Elle a ce côté droit dans ses bottes et cette émotion qu’elle ne cache pas. La coroner Géhane Kamel a attiré mon attention bien avant qu’elle ne soit interpellée pour « partialité » le printemps dernier, en raison de ses dures interventions lors des audiences sur la mort de l’Attikamek Joyce Echaquan, à Joliette. Avant le choc qu’a ensuite causé son rapport final avec recommandation au gouvernement de François Legault de reconnaître le racisme systémique.
Je l’avais plutôt remarquée à la fin mars, au moment où elle entamait un autre mandat d’une douloureuse actualité : l’enquête publique sur les décès survenus dans six CHSLD et une résidence pour personnes âgées lors de la première vague de la pandémie.

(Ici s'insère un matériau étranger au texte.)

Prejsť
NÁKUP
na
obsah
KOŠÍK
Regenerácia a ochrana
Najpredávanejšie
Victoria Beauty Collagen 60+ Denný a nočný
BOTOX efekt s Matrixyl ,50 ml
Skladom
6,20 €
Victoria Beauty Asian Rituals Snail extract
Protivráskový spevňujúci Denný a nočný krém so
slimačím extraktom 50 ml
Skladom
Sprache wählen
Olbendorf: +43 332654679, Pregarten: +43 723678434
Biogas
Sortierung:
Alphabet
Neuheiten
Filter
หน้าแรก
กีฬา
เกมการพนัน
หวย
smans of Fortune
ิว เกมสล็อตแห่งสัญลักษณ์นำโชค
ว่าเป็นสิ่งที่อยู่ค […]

D’entrée de jeu, Géhane Kamel a rappelé que la moitié des décès attribués à la COVID-19 étaient survenus dans ce type d’installation, et qu’ils s’étaient produits « dans des conditions parfois déplorables, négligentes, voire inhumaines ». Elle devait aux familles des victimes de comprendre ce qui s’était passé.

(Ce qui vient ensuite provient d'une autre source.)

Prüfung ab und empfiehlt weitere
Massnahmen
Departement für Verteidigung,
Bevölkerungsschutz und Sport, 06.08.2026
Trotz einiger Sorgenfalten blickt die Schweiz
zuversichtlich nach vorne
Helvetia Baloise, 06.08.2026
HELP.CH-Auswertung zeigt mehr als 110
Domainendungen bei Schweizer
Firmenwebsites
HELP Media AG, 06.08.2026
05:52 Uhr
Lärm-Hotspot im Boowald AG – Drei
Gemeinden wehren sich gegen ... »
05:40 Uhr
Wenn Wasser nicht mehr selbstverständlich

Pour ceux et celles qui ont pleuré seuls dans leur coin l’abandon dans lequel des milliers de résidants vulnérables se sont retrouvés, laissés sans soins au point d’en mourir, c’était déjà une consolation d’entendre de tels mots : enfin, ces morts-là seraient prises au sérieux ! Mais il fallait ensuite oser poser les questions faisant mal à entendre. Géhane Kamel a été à la hauteur de la tâche, pour les CHSLD comme pour Joyce Echaquan.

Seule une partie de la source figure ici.